• What you should do: Would you please write out each entry precisely as given?

(Data records)
[Start of section]
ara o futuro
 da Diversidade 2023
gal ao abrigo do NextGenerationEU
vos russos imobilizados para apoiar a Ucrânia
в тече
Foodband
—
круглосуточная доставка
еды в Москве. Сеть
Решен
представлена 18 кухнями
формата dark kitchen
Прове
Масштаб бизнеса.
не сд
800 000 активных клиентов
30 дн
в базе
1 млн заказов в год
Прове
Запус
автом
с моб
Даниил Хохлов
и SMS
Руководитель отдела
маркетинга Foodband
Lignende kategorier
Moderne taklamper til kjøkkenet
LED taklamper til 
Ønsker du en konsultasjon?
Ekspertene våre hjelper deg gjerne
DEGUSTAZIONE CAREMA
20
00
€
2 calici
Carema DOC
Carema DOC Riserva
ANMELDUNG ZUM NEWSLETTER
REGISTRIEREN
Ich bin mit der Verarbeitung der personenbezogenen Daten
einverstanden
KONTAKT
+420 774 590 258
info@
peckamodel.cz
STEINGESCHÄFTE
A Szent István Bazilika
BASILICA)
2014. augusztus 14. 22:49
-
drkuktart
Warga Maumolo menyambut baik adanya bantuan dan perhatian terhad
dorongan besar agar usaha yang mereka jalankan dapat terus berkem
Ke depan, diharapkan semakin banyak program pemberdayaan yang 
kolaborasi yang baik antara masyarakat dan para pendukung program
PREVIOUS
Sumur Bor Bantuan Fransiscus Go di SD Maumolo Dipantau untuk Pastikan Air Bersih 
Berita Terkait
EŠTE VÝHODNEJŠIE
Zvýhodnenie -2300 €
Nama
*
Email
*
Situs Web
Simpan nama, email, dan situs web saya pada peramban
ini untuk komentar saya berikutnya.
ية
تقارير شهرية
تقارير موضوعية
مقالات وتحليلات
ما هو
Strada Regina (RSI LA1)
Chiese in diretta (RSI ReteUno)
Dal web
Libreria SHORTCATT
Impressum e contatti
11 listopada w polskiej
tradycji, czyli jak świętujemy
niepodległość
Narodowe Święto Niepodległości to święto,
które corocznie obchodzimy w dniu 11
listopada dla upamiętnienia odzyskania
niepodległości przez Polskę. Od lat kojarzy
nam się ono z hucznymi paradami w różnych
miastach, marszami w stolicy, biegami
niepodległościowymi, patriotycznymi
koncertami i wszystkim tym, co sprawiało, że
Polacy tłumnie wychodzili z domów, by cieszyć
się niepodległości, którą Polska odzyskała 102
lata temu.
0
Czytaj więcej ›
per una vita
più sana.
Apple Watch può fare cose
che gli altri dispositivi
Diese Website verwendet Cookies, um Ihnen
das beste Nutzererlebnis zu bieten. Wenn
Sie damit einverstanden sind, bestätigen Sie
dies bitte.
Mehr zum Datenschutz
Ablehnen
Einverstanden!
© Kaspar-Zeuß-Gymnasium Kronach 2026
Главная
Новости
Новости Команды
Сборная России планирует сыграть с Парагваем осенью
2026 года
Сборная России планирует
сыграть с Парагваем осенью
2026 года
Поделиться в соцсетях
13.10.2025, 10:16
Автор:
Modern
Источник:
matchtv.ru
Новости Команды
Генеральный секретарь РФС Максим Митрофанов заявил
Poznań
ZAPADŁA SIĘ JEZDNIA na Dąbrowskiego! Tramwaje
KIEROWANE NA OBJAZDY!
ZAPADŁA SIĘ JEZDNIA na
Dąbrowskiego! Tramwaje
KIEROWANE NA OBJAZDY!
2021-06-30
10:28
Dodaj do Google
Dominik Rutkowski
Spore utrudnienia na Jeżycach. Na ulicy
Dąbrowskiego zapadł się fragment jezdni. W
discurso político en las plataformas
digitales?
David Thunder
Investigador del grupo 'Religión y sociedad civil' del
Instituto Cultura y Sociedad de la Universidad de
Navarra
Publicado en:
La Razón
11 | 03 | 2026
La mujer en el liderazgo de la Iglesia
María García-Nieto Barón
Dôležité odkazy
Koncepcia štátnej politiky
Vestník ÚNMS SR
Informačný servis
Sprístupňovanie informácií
[End of section]
• Response area:
ara o futuro
 da Diversidade 2023
gal ao abrigo do NextGenerationEU
vos russos imobilizados para apoiar a Ucrânia
в тече
Foodband
—
круглосуточная доставка
еды в Москве. Сеть
Решен
представлена 18 кухнями
формата dark kitchen
Прове
Масштаб бизнеса.
не сд
800 000 активных клиентов
30 дн
в базе
1 млн заказов в год
Прове
Запус
автом
с моб
Даниил Хохлов
и SMS
Руководитель отдела
маркетинга Foodband
Lignende kategorier
Moderne taklamper til kjøkkenet
LED taklamper til 
Ønsker du en konsultasjon?
Ekspertene våre hjelper deg gjerne
DEGUSTAZIONE CAREMA
20
00
€
2 calici
Carema DOC
Carema DOC Riserva
ANMELDUNG ZUM NEWSLETTER
REGISTRIEREN
Ich bin mit der Verarbeitung der personenbezogenen Daten
einverstanden
KONTAKT
+420 774 590 258
info@
peckamodel.cz
STEINGESCHÄFTE
A Szent István Bazilika
BASILICA)
2014. augusztus 14. 22:49
-
drkuktart
Warga Maumolo menyambut baik adanya bantuan dan perhatian terhad
dorongan besar agar usaha yang mereka jalankan dapat terus berkem
Ke depan, diharapkan semakin banyak program pemberdayaan yang 
kolaborasi yang baik antara masyarakat dan para pendukung program
PREVIOUS
Sumur Bor Bantuan Fransiscus Go di SD Maumolo Dipantau untuk Pastikan Air Bersih 
Berita Terkait
EŠTE VÝHODNEJŠIE
Zvýhodnenie -2300 €
Nama
*
Email
*
Situs Web
Simpan nama, email, dan situs web saya pada peramban
ini untuk komentar saya berikutnya.
ية
تقارير شهرية
تقارير موضوعية
مقالات وتحليلات
ما هو
Strada Regina (RSI LA1)
Chiese in diretta (RSI ReteUno)
Dal web
Libreria SHORTCATT
Impressum e contatti
11 listopada w polskiej
tradycji, czyli jak świętujemy
niepodległość
Narodowe Święto Niepodległości to święto,
które corocznie obchodzimy w dniu 11
listopada dla upamiętnienia odzyskania
niepodległości przez Polskę. Od lat kojarzy
nam się ono z hucznymi paradami w różnych
miastach, marszami w stolicy, biegami
niepodległościowymi, patriotycznymi
koncertami i wszystkim tym, co sprawiało, że
Polacy tłumnie wychodzili z domów, by cieszyć
się niepodległości, którą Polska odzyskała 102
lata temu.
0
Czytaj więcej ›
per una vita
più sana.
Apple Watch può fare cose
che gli altri dispositivi
Diese Website verwendet Cookies, um Ihnen
das beste Nutzererlebnis zu bieten. Wenn
Sie damit einverstanden sind, bestätigen Sie
dies bitte.
Mehr zum Datenschutz
Ablehnen
Einverstanden!
© Kaspar-Zeuß-Gymnasium Kronach 2026
Главная
Новости
Новости Команды
Сборная России планирует сыграть с Парагваем осенью
2026 года
Сборная России планирует
сыграть с Парагваем осенью
2026 года
Поделиться в соцсетях
13.10.2025, 10:16
Автор:
Modern
Источник:
matchtv.ru
Новости Команды
Генеральный секретарь РФС Максим Митрофанов заявил
Poznań
ZAPADŁA SIĘ JEZDNIA na Dąbrowskiego! Tramwaje
KIEROWANE NA OBJAZDY!
ZAPADŁA SIĘ JEZDNIA na
Dąbrowskiego! Tramwaje
KIEROWANE NA OBJAZDY!
2021-06-30
10:28
Dodaj do Google
Dominik Rutkowski
Spore utrudnienia na Jeżycach. Na ulicy
Dąbrowskiego zapadł się fragment jezdni. W
discurso político en las plataformas
digitales?
David Thunder
Investigador del grupo 'Religión y sociedad civil' del
Instituto Cultura y Sociedad de la Universidad de
Navarra
Publicado en:
La Razón
11 | 03 | 2026
La mujer en el liderazgo de la Iglesia
María García-Nieto Barón
Dôležité odkazy
Koncepcia štátnej politiky
Vestník ÚNMS SR
Informačný servis
Sprístupňovanie informácií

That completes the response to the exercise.